======== MATERIALS PROVIDED
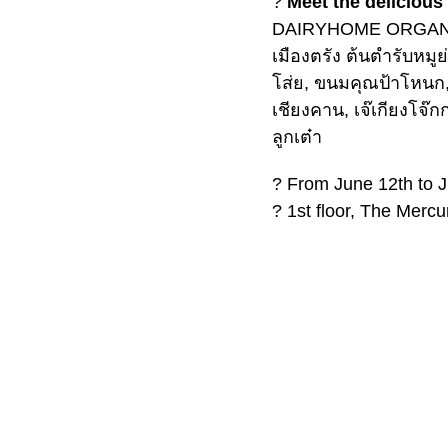
?
Meet the delicious
DAIRYHOME ORGANIC, 
เมืองตรัง ต้นตำรับหมู
โส่ย, ขนมคุณป้าโหนก, 
เชียงคาน, เจ๊เกียงโจ๊
ลูกเต๋า
? From June 12th to 
? 1st floor, The Merc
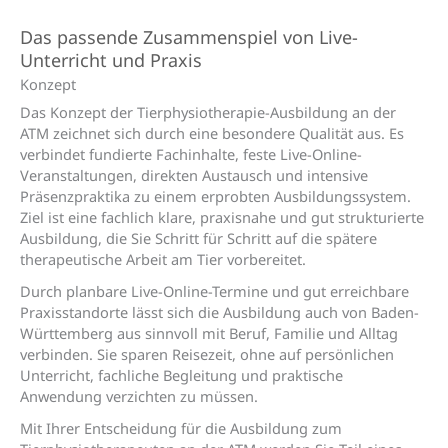
Das passende Zusammenspiel von Live-
Unterricht und Praxis
Konzept
Das Konzept der Tierphysiotherapie-Ausbildung an der
ATM zeichnet sich durch eine besondere Qualität aus. Es
verbindet fundierte Fachinhalte, feste Live-Online-
Veranstaltungen, direkten Austausch und intensive
Präsenzpraktika zu einem erprobten Ausbildungssystem.
Ziel ist eine fachlich klare, praxisnahe und gut strukturierte
Ausbildung, die Sie Schritt für Schritt auf die spätere
therapeutische Arbeit am Tier vorbereitet.
Durch planbare Live-Online-Termine und gut erreichbare
Praxisstandorte lässt sich die Ausbildung auch von Baden-
Württemberg aus sinnvoll mit Beruf, Familie und Alltag
verbinden. Sie sparen Reisezeit, ohne auf persönlichen
Unterricht, fachliche Begleitung und praktische
Anwendung verzichten zu müssen.
Mit Ihrer Entscheidung für die Ausbildung zum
================
AIM OF THE TASK: Print, exactly as given, the lines from the one with "Ausbildung, die Sie" through the last line of the material above, and no others.

SOLUTION TO THE PROBLEM:
Ausbildung, die Sie Schritt für Schritt auf die spätere
therapeutische Arbeit am Tier vorbereitet.
Durch planbare Live-Online-Termine und gut erreichbare
Praxisstandorte lässt sich die Ausbildung auch von Baden-
Württemberg aus sinnvoll mit Beruf, Familie und Alltag
verbinden. Sie sparen Reisezeit, ohne auf persönlichen
Unterricht, fachliche Begleitung und praktische
Anwendung verzichten zu müssen.
Mit Ihrer Entscheidung für die Ausbildung zum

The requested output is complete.